ATLANTA -- A broken seat belt, complex laws of physics and simple bad luck came together in a fraction of a second as Dale Earnhardt's race car hurtled toward the concrete wall at Daytona International Speedway, a long-awaited NASCAR investigation into his death concluded yesterday.
In the most detailed examination yet of the Daytona 500 crash that killed auto racing's biggest star in February, specialists hired by NASCAR demonstrated how they believe Earnhardt was doomed by a complex chain of events, including a collision with fellow driver Ken Schrader's car and the unprecedented failure of his left lap belt.
The result: The back of Earnhardt's head, unprotected when his helmet momentarily slipped out of place, struck either his steering wheel or the left side of the car, the specialists concluded.
The six-month investigation, which cost more than $1 million, featured crash simulations and computer-enhanced video to explain the accident, and DNA tests to prove that a broken seat belt shown in photos was, in fact, the belt from Earnhardt's car.
But the investigation left unanswered many questions about the circumstances surrounding the death of the seven-time NASCAR champion -- particularly the role of the broken belt. NASCAR's specialists repeatedly declined to blame the belt failure for Earnhardt's death -- but made repeated references suggesting that it was a major contributing factor.
And the findings directly contradicted those of an independent court-appointed expert who concluded in April that Earnhardt died of a violent head whip that fractured the base of his skull. That type of injury, which killed two NASCAR drivers in the year before Earnhardt, can be prevented by use of a head-and-neck-restraint system that NASCAR now recommends, but has refused to make mandatory.
That specialist, Dr. Barry Myers, also concluded that Earnhardt would have died regardless of what happened to his seat belt.
Ten days ago, The Orlando Sentinel reported that NASCAR's investigation would not blame Earnhart's fatal injury on a broken seat belt. The story was based on interviews with sources close to the investigation, who also cautioned that NASCAR might not release all the information accumulated by the investigators.
The sources said last night that the investigation's findings did not contradict their predictions in the Sentinel's previous reporting: "It is NASCAR's position that the broken seat belt did not cause Dale Earnhart's death. Absolutely."
One of NASCAR's principal researchers, accident analysis expert Dr. James Raddin, conceded that the complicated findings announced yesterday might leave some unsatisfied.
"There is a tendency to want to have a single finding," said Raddin, of Biodynamic Research Corp. in San Antonio, Texas.
The explanations laid out by Raddin and fellow researcher Dr. Dean Sicking, an accident reconstruction specialist at the University of Nebraska, were anything but simple. But they offered the first detailed and scientific analysis of the crash that took Earnhardt's life.

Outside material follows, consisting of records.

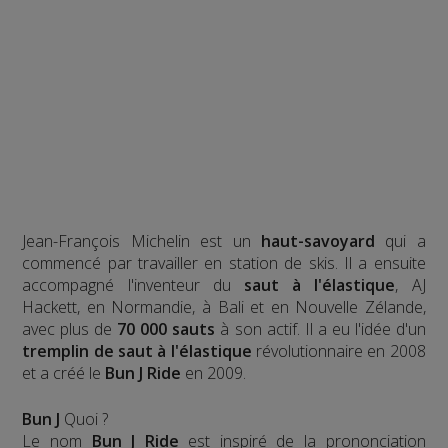
Jean-François Michelin est un
haut-savoyard
qui a
commencé par travailler en station de skis. Il a ensuite
accompagné l'inventeur du
saut à l'élastique
, AJ
Hackett, en Normandie, à Bali et en Nouvelle Zélande,
avec plus de
70 000 sauts
à son actif. Il a eu l'idée d'un
tremplin de saut à l'élastique
révolutionnaire en 2008
et a créé le
Bun J Ride
en 2009.
Bun J
Quoi ?
Le nom
Bun J Ride
est inspiré de la prononciation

The researchers--using the same experts who restored and enhanced the Zapruder home movie of John F. Kennedy's assassination--examined the videos shot by seven different track cameras of the Earnhardt crash, Sicking said. They used the Global Positioning System transmitters installed by broadcasters in the NASCAR race cars, which update the car's positions five times a second, to help determine their speed and direction.
Using that data, along with analysis of skid marks, Sicking showed how the crash unfolded on the last lap of the Daytona 500 as Earnhardt, running in third place, made contact with the No. 40 car of Sterling Marlin. Earnhardt's No. 3 car veered left toward the infield and then back to the right into traffic, where he was struck by the No. 36 car of Schrader.

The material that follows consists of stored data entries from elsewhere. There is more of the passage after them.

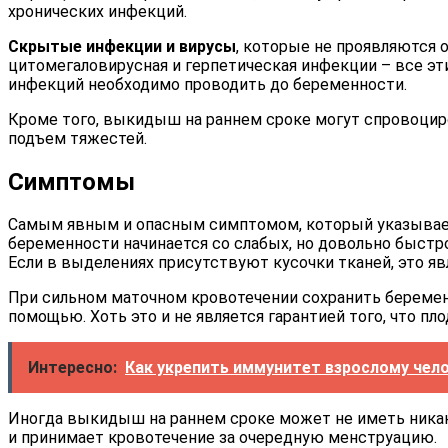
хронических инфекций.
Скрытые инфекции и вирусы
, которые не проявляются 
цитомегаловирусная и герпетическая инфекции – все эт
инфекций необходимо проводить до беременности.
Кроме того, выкидыш на раннем сроке могут спровоцир
подъем тяжестей.
Симптомы
Самым явным и опасным симптомом, который указывает
беременности начинается со слабых, но довольно быст
Если в выделениях присутствуют кусочки тканей, это 
При сильном маточном кровотечении сохранить беремен
помощью. Хоть это и не является гарантией того, что 
Интересно:
Как укрепить иммунитет взрослому чело
Иногда выкидыш на раннем сроке может не иметь никак
и принимает кровотечение за очередную менструацию.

In its two-volume report, NASCAR said that beginning next season it will install "black boxes" in cars -- similar to flight-data recorders on airplanes -- to help understand the forces during crashes and improve safety, the Associated Press reported.
Both Earnhardt and Schrader were moving at speeds ranging from 156 and 161 mph when they collided, but Schrader suffered only minor injuries. That was no fluke, Sicking said.

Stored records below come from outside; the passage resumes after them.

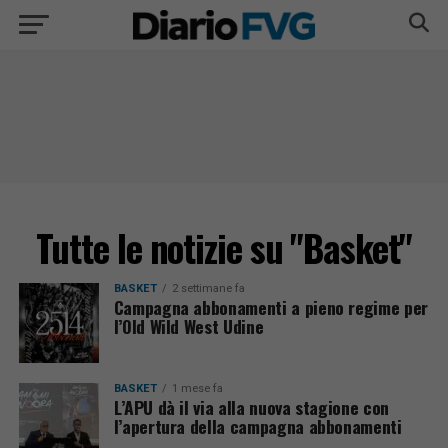
Tutte le notizie su "Basket"
BASKET
2 settimane fa
Campagna abbonamenti a pieno regime per
l’Old Wild West Udine
BASKET
1 mese fa
L’APU dà il via alla nuova stagione con
l’apertura della campagna abbonamenti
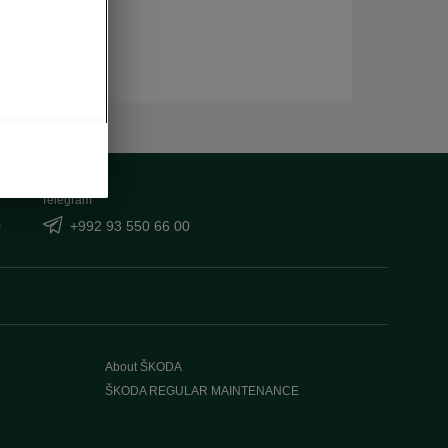
Telegram
0
+992 93 550 66 00
About ŠKODA
ŠKODA REGULAR MAINTENANCE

That's because, when Schrader and Earnhardt collided, the impact spun Earnhardt's car slightly, and so it hit the wall at an angle about 2 to 3 degrees steeper than Schrader's, Sicking said.
Earnhardt would have sustained an impact of 45 to 68 g-forces, well within the range of a fatal crash, the NASCAR report said.
It was "a worst-case scenario from an occupant risk standpoint."
The right front of Earnhardt's car slammed into the wall with an impact similar to a parked car being hit by a car traveling 75 to 80 mph.
To survive such a crash, Raddin said, "Things have to work right."